> **ACTION ITEM**
Look through the data below and return each line where "Send" appears.

> **EXTRACTED RECORDS**

* * * * * * * * *

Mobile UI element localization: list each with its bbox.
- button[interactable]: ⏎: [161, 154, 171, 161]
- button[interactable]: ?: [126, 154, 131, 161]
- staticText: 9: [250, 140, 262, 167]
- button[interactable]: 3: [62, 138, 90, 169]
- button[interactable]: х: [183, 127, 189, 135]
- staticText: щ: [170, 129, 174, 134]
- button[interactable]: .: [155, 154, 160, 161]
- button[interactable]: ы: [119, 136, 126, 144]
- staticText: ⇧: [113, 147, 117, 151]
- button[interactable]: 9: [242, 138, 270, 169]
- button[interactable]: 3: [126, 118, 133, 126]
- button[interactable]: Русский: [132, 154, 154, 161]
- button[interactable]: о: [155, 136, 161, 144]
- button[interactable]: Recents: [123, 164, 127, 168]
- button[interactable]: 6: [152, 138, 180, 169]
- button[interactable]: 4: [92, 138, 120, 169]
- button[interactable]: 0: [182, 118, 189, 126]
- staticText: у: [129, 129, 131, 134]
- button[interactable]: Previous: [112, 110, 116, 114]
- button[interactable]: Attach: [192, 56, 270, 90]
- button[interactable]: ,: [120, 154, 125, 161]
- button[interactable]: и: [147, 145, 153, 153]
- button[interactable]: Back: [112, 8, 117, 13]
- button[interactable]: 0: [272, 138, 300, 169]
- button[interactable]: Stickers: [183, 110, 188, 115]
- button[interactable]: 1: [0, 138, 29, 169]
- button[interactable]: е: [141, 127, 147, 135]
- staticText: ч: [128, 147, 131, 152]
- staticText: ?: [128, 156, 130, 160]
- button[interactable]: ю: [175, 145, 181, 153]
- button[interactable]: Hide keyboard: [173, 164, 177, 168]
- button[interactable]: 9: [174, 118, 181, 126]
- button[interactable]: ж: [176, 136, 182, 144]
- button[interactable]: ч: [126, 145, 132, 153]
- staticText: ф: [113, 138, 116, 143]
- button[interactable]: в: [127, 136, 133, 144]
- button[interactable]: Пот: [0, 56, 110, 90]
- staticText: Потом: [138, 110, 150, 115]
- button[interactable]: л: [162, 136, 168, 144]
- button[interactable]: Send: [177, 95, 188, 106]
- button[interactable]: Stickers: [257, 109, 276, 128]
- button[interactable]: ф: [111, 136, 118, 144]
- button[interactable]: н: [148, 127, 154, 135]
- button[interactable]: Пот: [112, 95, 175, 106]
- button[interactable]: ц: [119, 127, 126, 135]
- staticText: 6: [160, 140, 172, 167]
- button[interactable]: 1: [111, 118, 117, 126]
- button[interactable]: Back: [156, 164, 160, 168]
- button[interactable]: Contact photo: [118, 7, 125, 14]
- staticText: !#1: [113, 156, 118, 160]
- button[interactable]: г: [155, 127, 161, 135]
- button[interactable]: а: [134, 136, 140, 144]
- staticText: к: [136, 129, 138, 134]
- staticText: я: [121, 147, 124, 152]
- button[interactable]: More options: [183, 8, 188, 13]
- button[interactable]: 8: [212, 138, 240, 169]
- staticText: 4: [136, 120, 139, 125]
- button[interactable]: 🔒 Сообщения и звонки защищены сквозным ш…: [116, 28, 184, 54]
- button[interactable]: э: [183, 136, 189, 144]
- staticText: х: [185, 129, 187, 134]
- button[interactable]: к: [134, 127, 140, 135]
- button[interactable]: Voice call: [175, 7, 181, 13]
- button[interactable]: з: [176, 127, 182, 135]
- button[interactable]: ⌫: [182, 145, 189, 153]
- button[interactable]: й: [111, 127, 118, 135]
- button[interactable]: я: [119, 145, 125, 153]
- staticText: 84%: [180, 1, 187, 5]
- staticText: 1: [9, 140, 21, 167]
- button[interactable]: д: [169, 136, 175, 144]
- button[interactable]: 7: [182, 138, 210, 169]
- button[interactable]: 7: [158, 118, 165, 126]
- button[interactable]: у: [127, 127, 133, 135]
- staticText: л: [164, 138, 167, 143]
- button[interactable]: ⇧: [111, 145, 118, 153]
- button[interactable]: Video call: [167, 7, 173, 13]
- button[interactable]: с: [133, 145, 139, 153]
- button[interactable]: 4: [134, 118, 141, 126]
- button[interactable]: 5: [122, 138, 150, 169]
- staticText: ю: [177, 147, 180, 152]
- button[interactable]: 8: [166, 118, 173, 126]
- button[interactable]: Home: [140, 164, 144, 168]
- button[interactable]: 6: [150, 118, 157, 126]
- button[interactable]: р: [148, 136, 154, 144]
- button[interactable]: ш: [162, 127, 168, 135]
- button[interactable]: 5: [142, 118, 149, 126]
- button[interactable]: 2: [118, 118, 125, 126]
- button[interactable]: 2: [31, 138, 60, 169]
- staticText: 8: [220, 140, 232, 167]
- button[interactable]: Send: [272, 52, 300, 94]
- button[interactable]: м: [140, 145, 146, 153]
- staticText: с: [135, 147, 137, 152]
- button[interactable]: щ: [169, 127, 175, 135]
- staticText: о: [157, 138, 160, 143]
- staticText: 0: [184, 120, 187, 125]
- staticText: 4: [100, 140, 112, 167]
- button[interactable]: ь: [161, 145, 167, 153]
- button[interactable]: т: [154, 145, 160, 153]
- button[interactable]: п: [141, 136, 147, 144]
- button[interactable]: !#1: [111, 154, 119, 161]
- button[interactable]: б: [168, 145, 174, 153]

* * * * * * * * *

> **ANSWER FOR THE TASK**
- button[interactable]: Send: [177, 95, 188, 106]
- button[interactable]: Send: [272, 52, 300, 94]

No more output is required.